Synthetic Dataset Generation for Custom 3D Object Using Blender

During my thesis work I faced the problem of how purely documented is the subject of synthetically generated learning datasets for custom 3D objects, so here are my tips.

Note: Since I wrote this post, several other people tried this with (probably) more understandable and effective codes, so I recommend checking them as well:

Either way this is still a 100% usable guide, and it worked once in 2020 so it should do today. Gave fun! :)

Why would you need this?

My image Name

You might work in a simulation environment where pretrained neural networks won’t work as precise as you expect or you just can’t find any public dataset for the object you want to detect. In my case this is exactly what happened, I worked with drones using ROS and Gazebo, and I wanted to use the drone camera image to detect objects with it using YOLO.

Sources

My project is heavily inspired from this post from Oles Tourko about ConvNet training data with Blender. Check out his work, it’s very very very useful.

Guide

Okay, so I had a cute 3D model of a penguin (stole it from here) and I really wanted to make my network to detect it, therefore I had to generate a huuuge amount of training data from the model, like render images. My model was compatible with Blender, so I load it in, then used Blender Python API. Here is a simple video to understand the very basics of it, but honestly it’s fairly easy to use.

Code

Aaaand here is the script I used.

#include <iostream>

import bpy
import os
import random
import math
import time
import numpy as np

# Change these values for personal need
OBJECT_NAME = "Penguin"
OBJECT_PATH = "/home/ekaktusz/Downloads/pingvin/PenguinBaseMesh.blend"
CAMERA_NAME = "Camera"
LIGHT_NAME = "Light"
IMG_FOLDER_PATH = "/home/ekaktusz/Pictures/test_data/"
RESOLUTION_X = 960
RESOLUTION_Y = 720
BACKGROUND_PATH= "/home/ekaktusz/Pictures/hatterek_training/"
NUM_OF_TRAINING_DATA = 10

# take a lot of pictures
def create_training_data():
    for i in range(NUM_OF_TRAINING_DATA):
        rotate_object()
        place_light_random()
        place_camera_random()
        look_at_penguin()
        take_picture(i)
        create_label_file(i)

# take a picture from the camera
def take_picture(num):
    bpy.context.scene.render.film_transparent = True
    bpy.context.scene.render.filepath = IMG_FOLDER_PATH + str(num) + '.jpg'
    bpy.context.scene.render.resolution_x = RESOLUTION_X
    bpy.context.scene.render.resolution_y = RESOLUTION_Y
    bpy.ops.render.render(write_still = True)

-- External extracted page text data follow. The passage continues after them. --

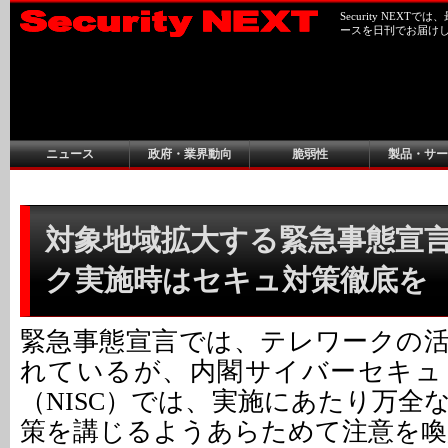
Security NEX
ースを日刊でお届け
ニュース
政府・業界動向
脆弱性
製品・サー
対象地域拡大する緊急事態宣
ク実施時はセキュ対策徹底を
緊急事態宣言では、テレワークの
れているが、内閣サイバーセキュ
（NISC）では、実施にあたり万全
策を講じるようあらためて注意を喚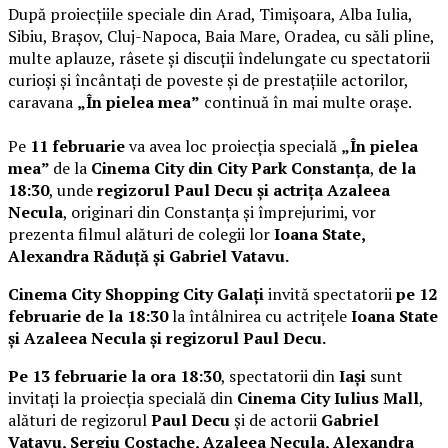
După proiecțiile speciale din Arad, Timișoara, Alba Iulia,
Sibiu, Brașov, Cluj-Napoca, Baia Mare, Oradea, cu săli pline,
multe aplauze, râsete și discuții îndelungate cu spectatorii
curioși și încântați de poveste și de prestațiile actorilor,
caravana
„În pielea mea”
continuă în mai multe orașe.
Pe
11 februarie
va avea loc proiecția specială
„În pielea
mea”
de la
Cinema City din City Park Constanța
,
de la
18:30
, unde
regizorul Paul Decu și actrița Azaleea
Necula
, originari din Constanța și împrejurimi, vor
prezenta filmul alături de colegii lor
Ioana State,
Alexandra Răduță și Gabriel Vatavu.
Cinema City Shopping City Galați
invită spectatorii
pe 12
februarie de la 18:30
la întâlnirea cu actrițele
Ioana State
și Azaleea Necula și regizorul Paul Decu.
Pe 13 februarie la ora 18:30
, spectatorii din
Iași
sunt
invitați la proiecția specială din
Cinema City Iulius Mall
,
alături de regizorul
Paul Decu
și de actorii
Gabriel
Vatavu, Sergiu Costache, Azaleea Necula, Alexandra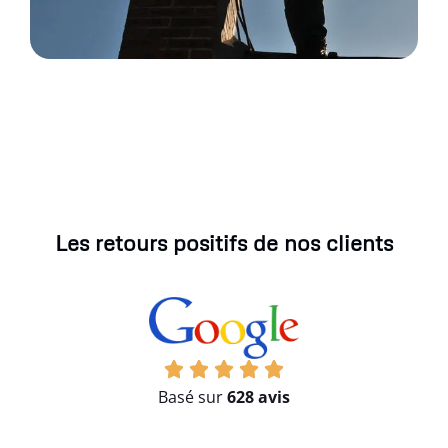
Les retours positifs de nos clients
Basé sur
628 avis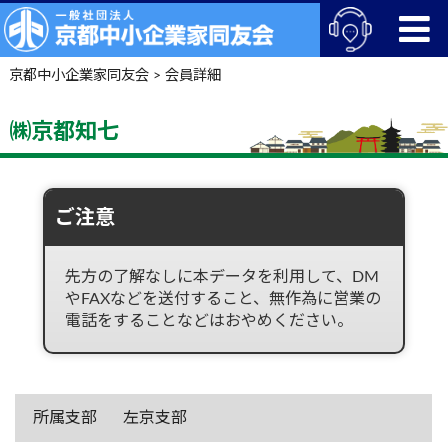
京都中小企業家同友会
>
会員詳細
㈱京都知七
ご注意
先方の了解なしに本データを利用して、DM
やFAXなどを送付すること、無作為に営業の
電話をすることなどはおやめください。
所属支部
左京支部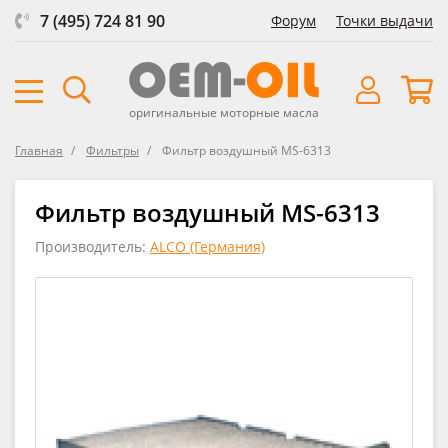
7 (495) 724 81 90
Форум
Точки выдачи
оригинальные моторные масла
Главная
Фильтры
Фильтр воздушный MS-6313
Фильтр воздушный MS-6313
Производитель:
ALCO (Германия)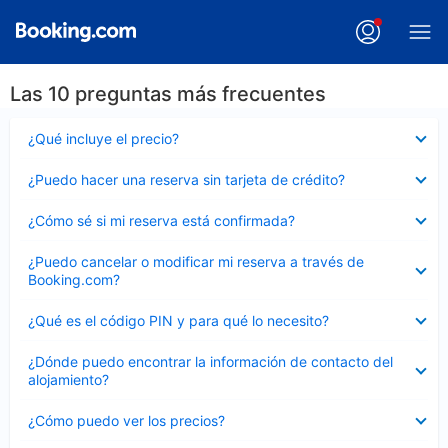
Las 10 preguntas más frecuentes
Elemento
¿Qué incluye el precio?
cerrado
Elemento
¿Puedo hacer una reserva sin tarjeta de crédito?
cerrado
Elemento
¿Cómo sé si mi reserva está confirmada?
cerrado
Elemento
¿Puedo cancelar o modificar mi reserva a través de
cerrado
Booking.com?
Elemento
¿Qué es el código PIN y para qué lo necesito?
cerrado
Elemento
¿Dónde puedo encontrar la información de contacto del
cerrado
alojamiento?
Elemento
¿Cómo puedo ver los precios?
cerrado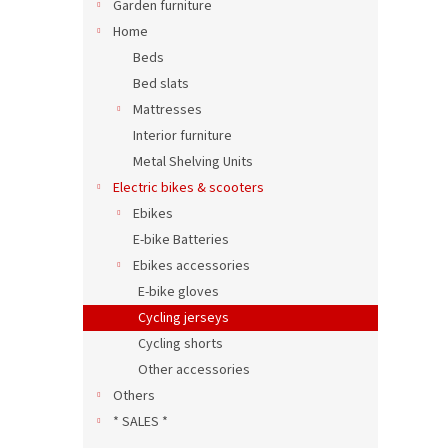
Garden furniture
Home
Beds
Bed slats
Mattresses
Interior furniture
Metal Shelving Units
Electric bikes & scooters
Ebikes
E-bike Batteries
Ebikes accessories
E-bike gloves
Cycling jerseys
Cycling shorts
Other accessories
Others
* SALES *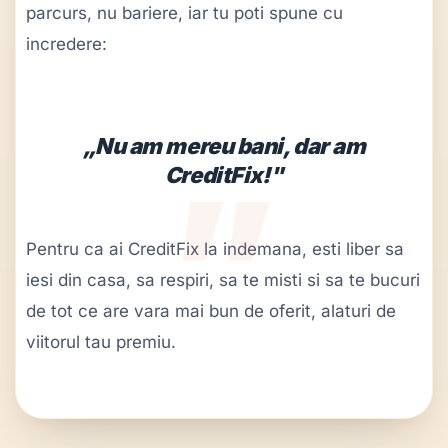
parcurs, nu bariere, iar tu poti spune cu
incredere:
„Nu am mereu bani, dar am
CreditFix!"
Pentru ca ai CreditFix la indemana, esti liber sa
iesi din casa, sa respiri, sa te misti si sa te bucuri
de tot ce are vara mai bun de oferit, alaturi de
viitorul tau premiu.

# add a penguin object to the origo
def add_object():
    file_path = OBJECT_PATH
    inner_path = "Object"
    object_name = OBJECT_NAME
    
    bpy.ops.wm.append(
        filepath=os.path.join(file_path, inner_path, object_name),
        directory=os.path.join(file_path, inner_path),
        filename=object_name
        )

# rotate to random direction
def rotate_object():
    my_object = bpy.data.objects[OBJECT_NAME]
    x = math.radians(random.randint(-90,90))
    y = math.radians(random.randint(-90,90))
    z = math.radians(random.randint(0,359))
    my_object.rotation_euler[0] = x
    my_object.rotation_euler[1] = y
    my_object.rotation_euler[2] = z

# turn camera to object that we want to model
def look_at_penguin():
    bpy.ops.object.mode_set(mode='OBJECT')
    my_object = bpy.data.objects[OBJECT_NAME]
    default_camera = bpy.data.objects[CAMERA_NAME]
    
    point = my_object.matrix_world.to_translation()
    loc_camera = default_camera.matrix_world.to_translation()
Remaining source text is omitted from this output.